In contrast, UberX launched one year ago in Toronto, and has already made 4.4 million trips. The company, shockingly, also manages to make money and provide a service that people want.

Tickets for the UP Express are $27.50 for a single adult ride from Union. For a family the cost is $55 each way, for a $110 round trip from Union. The UberX fare-splitting option allows travellers on their way to the airport together to divide the price of the trip among themselves, significantly reducing the cost. There is obviously no such fare-splitting option with the UP Express, even though the Metrolinx Air Rail Link Study on Discrete Choice found that only four in 10 Pearson passengers travel alone.

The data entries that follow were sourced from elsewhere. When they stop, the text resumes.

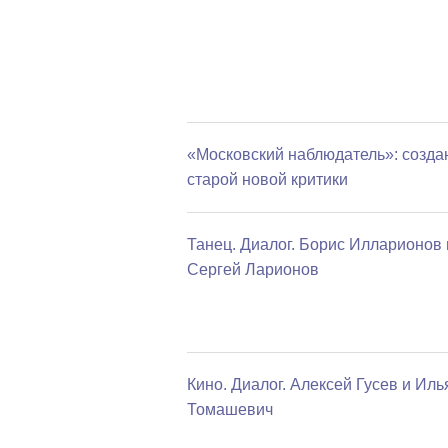
«Московский наблюдатель»: созда
старой новой критики
Танец. Диалог. Борис Илларионов 
Сергей Ларионов
Кино. Диалог. Алексей Гусев и Иль
Томашевич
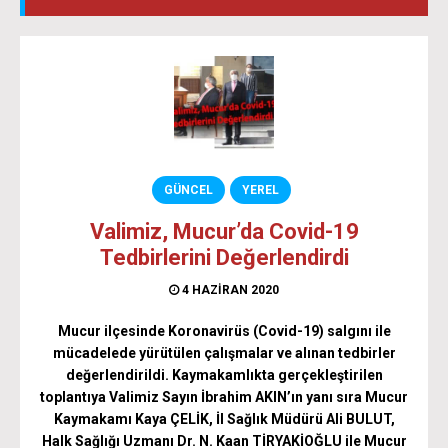
GÜNCEL
YEREL
Valimiz, Mucur’da Covid-19
Tedbirlerini Değerlendirdi
4 HAZIRAN 2020
Mucur ilçesinde Koronavirüs (Covid-19) salgını ile
mücadelede yürütülen çalışmalar ve alınan tedbirler
değerlendirildi. Kaymakamlıkta gerçekleştirilen
toplantıya Valimiz Sayın İbrahim AKIN’ın yanı sıra Mucur
Kaymakamı Kaya ÇELİK, İl Sağlık Müdürü Ali BULUT,
Halk Sağlığı Uzmanı Dr. N. Kaan TİRYAKİOĞLU ile Mucur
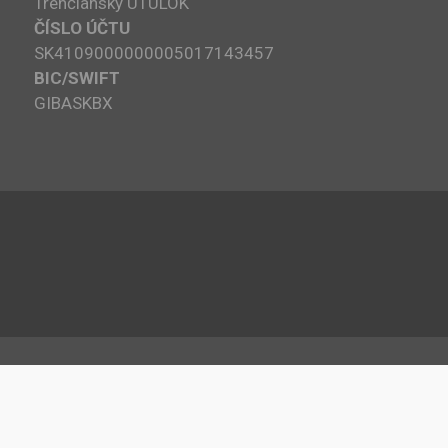
Trenčiansky ÚTULOK
ČÍSLO ÚČTU
SK4109000000005017143457
BIC/SWIFT
GIBASKBX
pyright © 2020 | Edufront by
Bunny Templates
| All rights reser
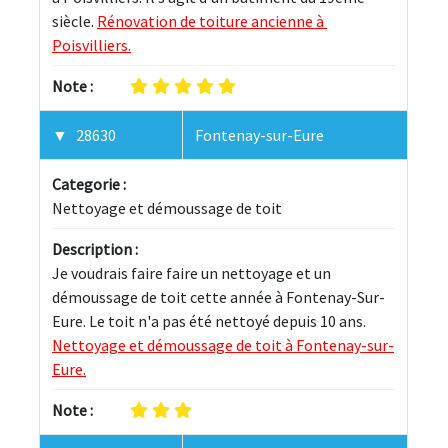
siècle. 
Rénovation de toiture ancienne à 
Poisvilliers.
Note :
28630
Fontenay-sur-Eure
Categorie :
Nettoyage et démoussage de toit
Description :
Je voudrais faire faire un nettoyage et un 
démoussage de toit cette année à Fontenay-Sur-
Eure. Le toit n'a pas été nettoyé depuis 10 ans. 
Nettoyage et démoussage de toit à Fontenay-sur-
Eure.
Note :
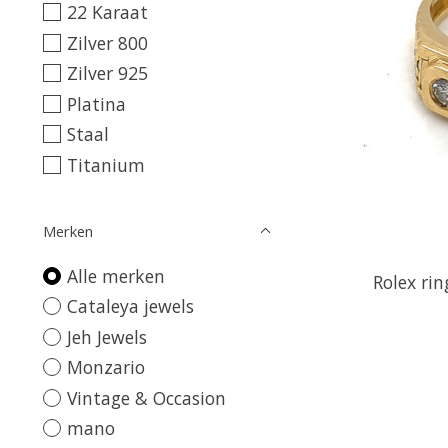
22 Karaat
Zilver 800
Zilver 925
Platina
Staal
Titanium
Merken
Alle merken
Rolex rin
Cataleya jewels
Jeh Jewels
Monzario
Vintage & Occasion
mano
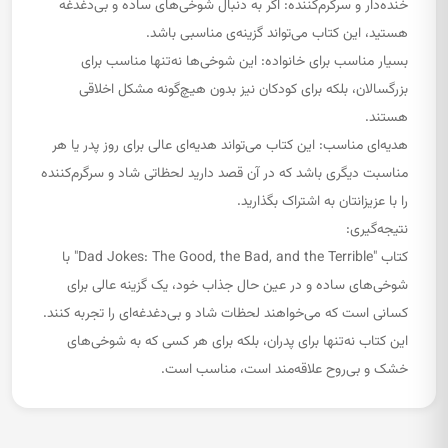
خنده‌دار و سرگرم‌کننده: اگر به دنبال شوخی‌های ساده و بی‌دغدغه
هستید، این کتاب می‌تواند گزینه‌ی مناسبی باشد.
بسیار مناسب برای خانواده: این شوخی‌ها نه‌تنها مناسب برای
بزرگسالان، بلکه برای کودکان نیز بدون هیچ‌گونه مشکل اخلاقی
هستند.
هدیه‌ای مناسب: این کتاب می‌تواند هدیه‌ای عالی برای روز پدر یا هر
مناسبت دیگری باشد که در آن قصد دارید لحظاتی شاد و سرگرم‌کننده
را با عزیزانتان به اشتراک بگذارید.
نتیجه‌گیری:
کتاب "Dad Jokes: The Good, the Bad, and the Terrible" با
شوخی‌های ساده و در عین حال جذاب خود، یک گزینه عالی برای
کسانی است که می‌خواهند لحظات شاد و بی‌دغدغه‌ای را تجربه کنند.
این کتاب نه‌تنها برای پدران، بلکه برای هر کسی که به شوخی‌های
خشک و بی‌روح علاقه‌مند است، مناسب است.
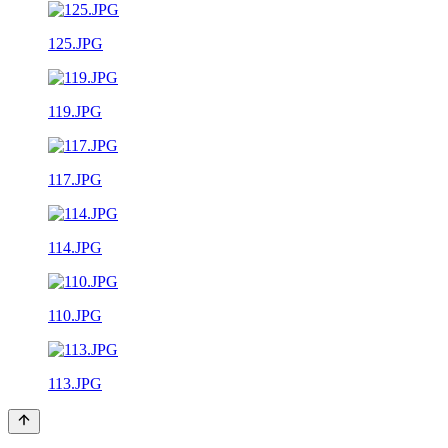
125.JPG
119.JPG
117.JPG
114.JPG
110.JPG
113.JPG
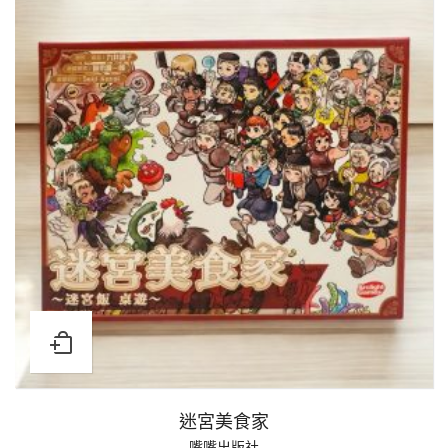
迷宮美食家
嘴嘴出版社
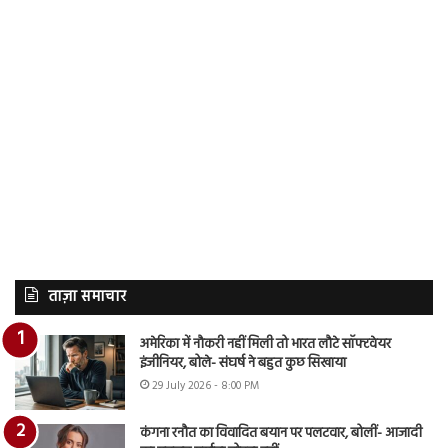
ताज़ा समाचार
अमेरिका में नौकरी नहीं मिली तो भारत लौटे सॉफ्टवेयर
इंजीनियर, बोले- संघर्ष ने बहुत कुछ सिखाया
29 July 2026 - 8:00 PM
कंगना रनौत का विवादित बयान पर पलटवार, बोलीं- आजादी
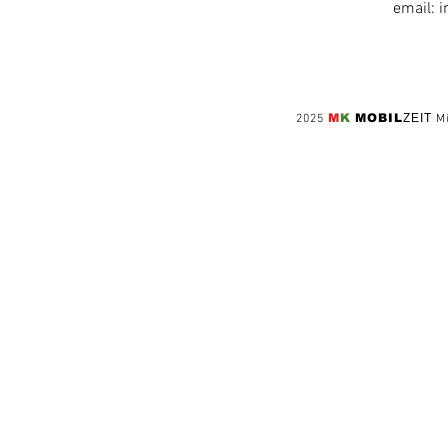
email:
i
M
K
MOBIL
ZEIT
2025
M
AGB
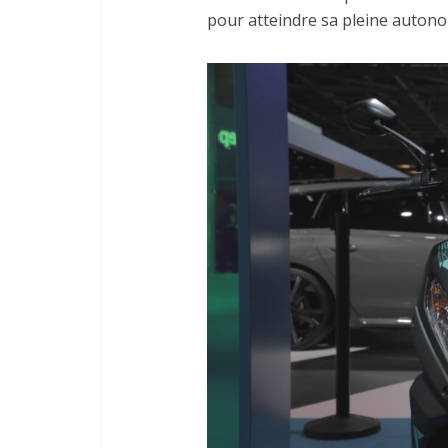
pour atteindre sa pleine autono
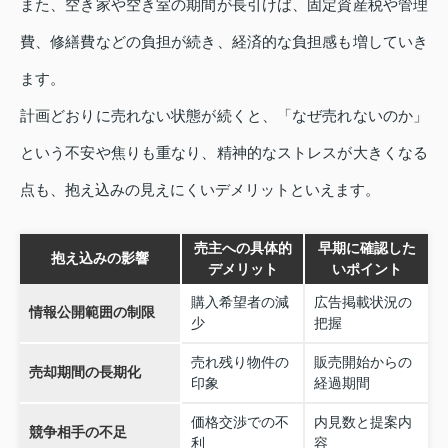
また、空き家や空き室の期間が長引けば、固定資産税や管理
費、修繕費などの負担が続き、経済的な負担感も増していき
ます。
計画どおりに売れない状態が続くと、「なぜ売れないのか」
という不安や焦りも重なり、精神的なストレスが大きくなる
点も、抱え込みの見えにくいデメリットといえます。
売主への具体的
早期に確認した
抱え込みの影響
デメリット
いポイント
購入希望者の減
広告掲載状況の
情報公開範囲の制限
少
把握
売れ残り物件の
販売開始からの
売却期間の長期化
印象
経過期間
価格交渉での不
内見数と提案内
競争相手の不足
利
容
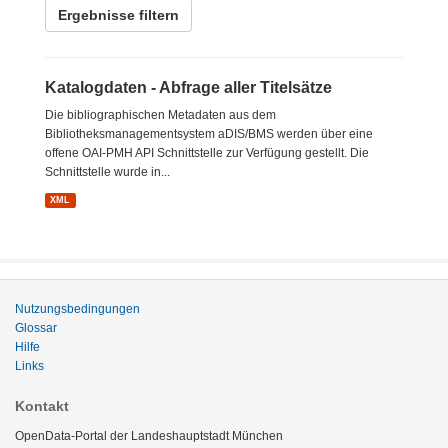
Ergebnisse filtern
Katalogdaten - Abfrage aller Titelsätze
Die bibliographischen Metadaten aus dem
Bibliotheksmanagementsystem aDIS/BMS werden über eine
offene OAI-PMH API Schnittstelle zur Verfügung gestellt. Die
Schnittstelle wurde in...
XML
Nutzungsbedingungen
Glossar
Hilfe
Links
Kontakt
OpenData-Portal der Landeshauptstadt München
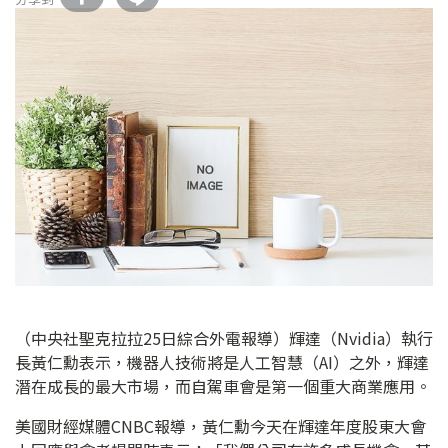
（中央社聖克拉拉25日綜合外電報導）輝達（Nvidia）執行
長黃仁勳表示，機器人技術將是人工智慧（AI）之外，輝達
潛在成長的最大市場，而自駕車會是第一個重大商業應用。
美國財經媒體CNBC報導，黃仁勳今天在輝達年度股東大會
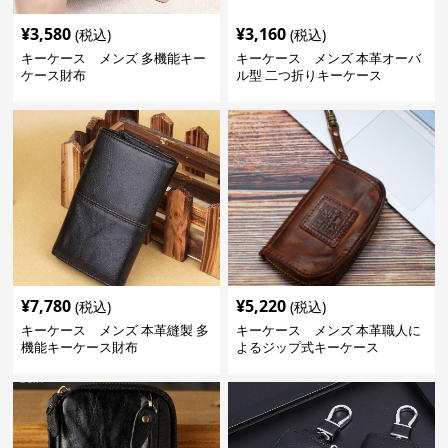
¥
3,580
¥
3,160
(税込)
(税込)
キーケース メンズ 多機能キー
キーケース メンズ 本革オーバ
ケース財布
ル型 二つ折りキーケース
¥
7,780
¥
5,220
(税込)
(税込)
キーケース メンズ 本革縫製 多
キーケース メンズ 本革職人に
機能キーケース財布
よるジップ式キーケース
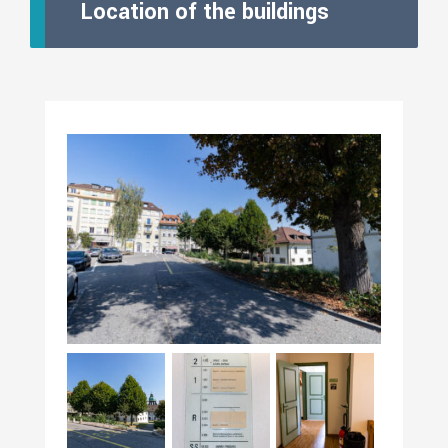
Location of the buildings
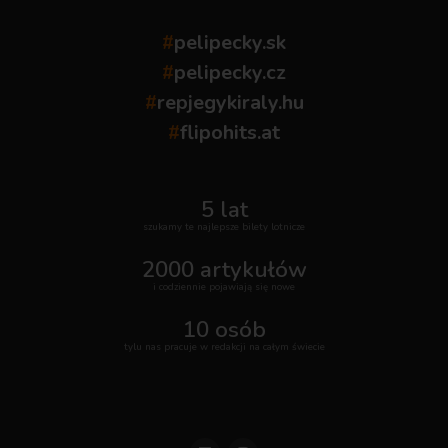
#
pelipecky.sk
#
pelipecky.cz
#
repjegykiraly.hu
#
flipohits.at
5 lat
szukamy te najlepsze bilety lotnicze
2000 artykułów
i codziennie pojawiają się nowe
10 osób
tylu nas pracuje w redakcji na całym świecie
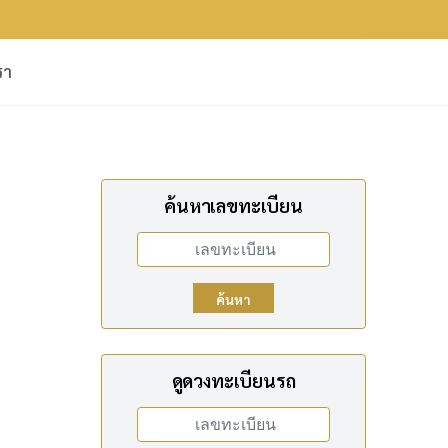
รา
ค้นหาเลขทะเบียน
12
ค้นหา
13
ดูดวงทะเบียนรถ
3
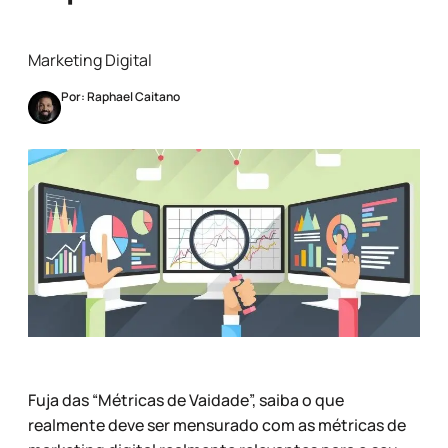
Marketing Digital
Por: Raphael Caitano
Fuja das “Métricas de Vaidade”, saiba o que
realmente deve ser mensurado com as métricas de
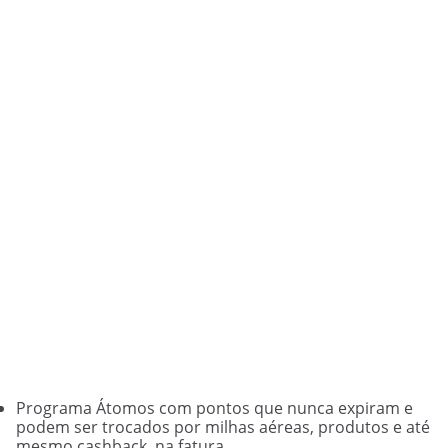
Programa Átomos com pontos que nunca expiram e
podem ser trocados por milhas aéreas, produtos e até
mesmo cashback na fatura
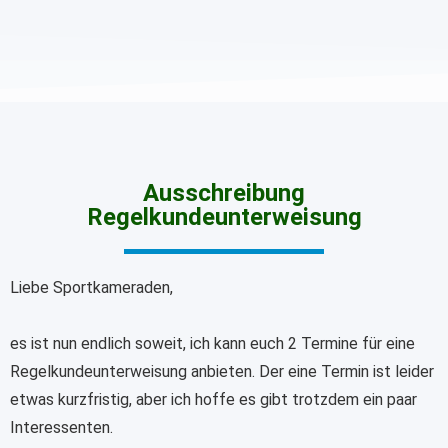
Ausschreibung
Regelkundeunterweisung
Liebe Sportkameraden,
es ist nun endlich soweit, ich kann euch 2 Termine für eine
Regelkundeunterweisung anbieten. Der eine Termin ist leider
etwas kurzfristig, aber ich hoffe es gibt trotzdem ein paar
Interessenten.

The same study also found that price is the single most important factor influencing how travellers get to Pearson, with an overwhelming 73 per cent of respondents listing it as the most important factor. Which raises the question of how Metrolinx arrived at the $27.50 price tag?

The exact reasoning remains unclear. Metrolinx did release some reports, but redacted details about the ticket-pricing scheme, including their study on the maximum one-way fare travellers would be willing to pay. Purportedly, this information was redacted on the basis that it is commercially sensitive and could be used by competitors.

As a news flash to city planners, that competition has already arrived, and doesn't need the Metrolinx data to provide a better service. While the UP Express Fare Strategy contains a chart comparing the price of a limo ($70), taxi ($60), a now-defunct private bus service ($28), the GO bus ($8) and the TTC ($3), there is no mention of ride-sharing services like UberX. In fact, there is no mention in any of Metrolinx's strategic-planning documents of any ride-sharing service.

UberX does cost a little more than $27.50, with a rush-hour fare estimate of $34 from Union to Pearson. But the key difference, of course, is that you ride in a private car that picks you up at your house, and you don't need to lug your bags onto the TTC and through Union Station. Indeed, while cost was the first most important consideration among passengers, the second most important factor was convenience. That's precisely what UberX is banking that travellers are willing to spend an extra $6.50 on. And if you're one of the six in 10 travellers who don't travel alone you can split that $34 with one, two or three other passengers.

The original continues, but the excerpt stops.